Gunvald Larsson echó una mirada al reloj eléctrico de pared, que marcaba exactamente las 23 horas y 18 minutos, y replicó:

—¿Y cómo es posible que una patrulla de Solna haya encontrado un autobús lleno de cadáveres... en Estocolmo?

Gunvald Larsson era subinspector primero de la brigada antiviolencia de la policía criminal de Estocolmo. Tenía un carácter envarado y no era, precisamente, una de las personas más apreciadas dentro del cuerpo. Pero no era de los que pierden el tiempo, y fue quien primero se presentó en el lugar de los hechos.

Paró el coche en seco, se subió el cuello del abrigo y salió al aguacero. Vio un autobús rojo de dos pisos, cruzado sobre la acera, que con su parte delantera había impactado contra una alta valla de alambre, atravesándola parcialmente. Vio también un Plymouth negro, con chapas de protección blancas, en cuyas puertas podía leerse, escrita en grandes letras blancas, la palabra POLICÍA. Tenía encendidos los faros de emergencia, y en el cono de luz emitida por el faro piloto aparecían dos policías uniformados, pistola en mano. Ambos mostraban una palidez anormal. Uno de ellos había vomitado, y secaba atribulado su chaqueta de cuero con un pañuelo empapado.

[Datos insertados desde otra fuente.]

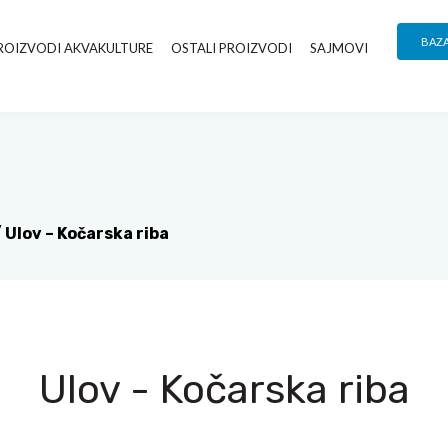
BAZ
ROIZVODI AKVAKULTURE
OSTALI PROIZVODI
SAJMOVI
/
Ulov – Kočarska riba
Ulov - Kočarska riba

—¿Qué pasa aquí? —preguntó Gunvald Larsson.

—Eso... eso está lleno de muertos —dijo uno de los policías.

—Sí —asintió el otro—. Así es. Justo. Y de casquillos de bala.

—Una de las víctimas presenta signos de vida.

—Y hay un policía.

—¿Un policía? —preguntó sorprendido Gunvald Larsson.

—Sí, de la policía criminal.

—Lo hemos reconocido. Trabaja en Västberga, en la brigada de homicidios.

—No sabemos su nombre. Lleva puesto un abrigo azul. Y está muerto.

Los patrulleros hablaban inseguros y en voz baja, interrumpiéndose mutuamente.

Desde luego, no se podía decir que fueran de baja estatura, pero al lado de Gunvald Larsson no causaban lo que se dice mucha impresión. Gunvald Larsson medía uno noventa y dos y pesaba noventa y nueve kilos. Tenía la anchura de hombros propia de un boxeador de peso pesado, y grandes manos velludas. Su pelo, peinado hacia atrás, estaba ya empapado de lluvia.

El aullido de muchas sirenas penetró el fragor de la lluvia. Parecían llegar desde todas partes. Gunvald Larsson prestó atención un momento, luego preguntó:

—¿Es esto Solna?

—Justo en el límite municipal —respondió Kvant con astucia.

Gunvald Larsson clavó una inexpresiva mirada celeste a Kristiansson y Kvant. Luego avanzó hacia el autobús a grandes zancadas.

—Ahí dentro... parece un matadero —dijo Kristiansson.

Gunvald Larsson no tocó el autobús. Asomó la cabeza por la puerta abierta y echó un vistazo.

—Sí —constató sin perder la calma—. La verdad es que sí.